According to the Hays Journal, KPMG was reported to have launched one such programme earlier in the year. The consultancy firm launched a three-day course for all UK-based auditors, known as ‘KPMG Audit University’. Compulsory sessions included mindfulness and yoga to help staff deal with the stress and scrutiny their job can entail.
Meanwhile in Sweden, every Friday staff at fashion and sportswear company Björn Borg are required to down tools for a mandatory workout at a nearby gym.
However, David W. Ballard, Assistant Executive Director for Organisational Excellence at the American Psychological Association, raises a warning when it comes to insisting on employee participation: “Although companies may have good intentions in mandating participation in wellness activities, those efforts can backfire if not executed properly — disrupting trust, heightening tensions and allowing cynicism to grow in the workplace.”
Tips to increase participation
According to the Hays Journal, there are several ways in which employers can increase employee participation in wellbeing programmes without making them compulsory:
- Incentivisation: IBM has four wellbeing programmes comprised of training courses lasting 12 weeks. It offers a maximum of US$300 a year (US$150 for each course completed). As a result, it reports that 80 per cent of its 400,000-plus staff have signed up for at least one of the wellness programmes every year.
- Use it or lose it: Employers could move a greater proportion of their wellness options into employees’ flexible benefits pot – essentially forcing them to use them or lose them, and guaranteeing at least some engagement with wellbeing services.
- Add it to the annual review: Sue Baker, Director of the ‘Time To Change’ movement at mental health charity MIND, believes that staying more aware of employee mental health issues could come through the review process instead. “I can’t imagine why certain large companies couldn’t make having a mental health check-in part of their annual review, or part of joining in the first place,” she says.
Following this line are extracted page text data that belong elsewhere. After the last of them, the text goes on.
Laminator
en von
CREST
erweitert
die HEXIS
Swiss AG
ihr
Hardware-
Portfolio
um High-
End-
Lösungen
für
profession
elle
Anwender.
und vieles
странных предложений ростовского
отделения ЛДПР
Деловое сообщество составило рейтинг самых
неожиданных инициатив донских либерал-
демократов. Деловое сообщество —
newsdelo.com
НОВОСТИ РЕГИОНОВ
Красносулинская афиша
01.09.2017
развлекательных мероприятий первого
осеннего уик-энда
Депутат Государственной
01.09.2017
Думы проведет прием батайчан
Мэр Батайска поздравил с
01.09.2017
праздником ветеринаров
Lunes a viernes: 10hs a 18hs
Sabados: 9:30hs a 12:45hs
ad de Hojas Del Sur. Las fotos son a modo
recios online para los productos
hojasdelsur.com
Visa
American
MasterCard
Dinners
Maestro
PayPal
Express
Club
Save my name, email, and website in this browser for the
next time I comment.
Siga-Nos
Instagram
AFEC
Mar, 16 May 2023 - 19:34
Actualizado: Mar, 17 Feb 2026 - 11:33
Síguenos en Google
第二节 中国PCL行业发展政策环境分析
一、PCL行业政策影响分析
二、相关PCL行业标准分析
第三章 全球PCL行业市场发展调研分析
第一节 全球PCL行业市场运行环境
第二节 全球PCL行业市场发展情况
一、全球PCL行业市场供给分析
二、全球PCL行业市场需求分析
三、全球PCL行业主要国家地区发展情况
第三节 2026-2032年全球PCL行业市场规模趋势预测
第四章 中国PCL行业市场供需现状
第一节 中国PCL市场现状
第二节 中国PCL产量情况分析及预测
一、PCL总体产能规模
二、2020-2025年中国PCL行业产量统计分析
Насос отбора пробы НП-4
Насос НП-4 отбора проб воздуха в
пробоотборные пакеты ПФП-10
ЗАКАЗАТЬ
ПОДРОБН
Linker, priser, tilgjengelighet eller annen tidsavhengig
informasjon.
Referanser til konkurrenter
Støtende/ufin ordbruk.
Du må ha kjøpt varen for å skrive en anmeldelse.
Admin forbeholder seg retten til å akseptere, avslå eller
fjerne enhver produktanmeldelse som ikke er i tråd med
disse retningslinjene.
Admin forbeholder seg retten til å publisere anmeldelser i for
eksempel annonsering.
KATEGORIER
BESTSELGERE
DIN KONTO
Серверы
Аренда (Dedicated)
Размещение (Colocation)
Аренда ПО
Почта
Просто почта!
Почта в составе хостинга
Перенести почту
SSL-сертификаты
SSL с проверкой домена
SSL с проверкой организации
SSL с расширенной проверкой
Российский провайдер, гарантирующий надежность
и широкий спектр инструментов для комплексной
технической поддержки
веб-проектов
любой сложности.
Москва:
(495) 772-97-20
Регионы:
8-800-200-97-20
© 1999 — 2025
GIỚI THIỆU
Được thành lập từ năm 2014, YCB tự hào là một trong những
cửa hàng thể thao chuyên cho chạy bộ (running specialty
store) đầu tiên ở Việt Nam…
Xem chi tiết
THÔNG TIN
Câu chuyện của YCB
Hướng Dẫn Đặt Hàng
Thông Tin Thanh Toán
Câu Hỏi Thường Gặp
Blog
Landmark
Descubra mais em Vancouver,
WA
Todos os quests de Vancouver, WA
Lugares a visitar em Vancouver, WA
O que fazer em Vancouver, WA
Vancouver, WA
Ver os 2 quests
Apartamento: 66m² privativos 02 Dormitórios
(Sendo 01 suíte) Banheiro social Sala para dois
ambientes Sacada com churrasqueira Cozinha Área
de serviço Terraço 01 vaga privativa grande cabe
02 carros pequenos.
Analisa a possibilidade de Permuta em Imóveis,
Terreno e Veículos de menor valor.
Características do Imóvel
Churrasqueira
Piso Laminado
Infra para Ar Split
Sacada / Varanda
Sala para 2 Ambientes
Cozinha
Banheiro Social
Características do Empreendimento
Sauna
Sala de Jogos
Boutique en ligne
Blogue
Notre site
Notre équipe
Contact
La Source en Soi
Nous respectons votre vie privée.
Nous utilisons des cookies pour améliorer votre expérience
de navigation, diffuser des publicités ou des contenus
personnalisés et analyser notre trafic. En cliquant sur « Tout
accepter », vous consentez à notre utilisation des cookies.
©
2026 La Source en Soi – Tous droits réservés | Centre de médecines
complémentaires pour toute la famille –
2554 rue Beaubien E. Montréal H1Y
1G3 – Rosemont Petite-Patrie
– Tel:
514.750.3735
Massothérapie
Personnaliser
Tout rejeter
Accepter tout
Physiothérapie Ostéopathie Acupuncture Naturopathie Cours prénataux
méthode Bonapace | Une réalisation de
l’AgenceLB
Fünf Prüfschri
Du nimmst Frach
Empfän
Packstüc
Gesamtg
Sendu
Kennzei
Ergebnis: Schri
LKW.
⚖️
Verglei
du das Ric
- Change the culture: Isaac Getz, Professor at the ESCP Europe School of Business, says that cultural change must come first. “Too many wellness programmes are like an aspirin,” he says, “in that they calm the fever but don’t hit the root cause of why it’s happening. Wellness programmes only work if everything else about being at work is in alignment too. There’s no point having meditation or resilience classes if managers are still overworking people; if the environment is too controlling; if there’s discrimination; or if there is no scope for autonomy. Wellness needs joining up to the business as a whole.”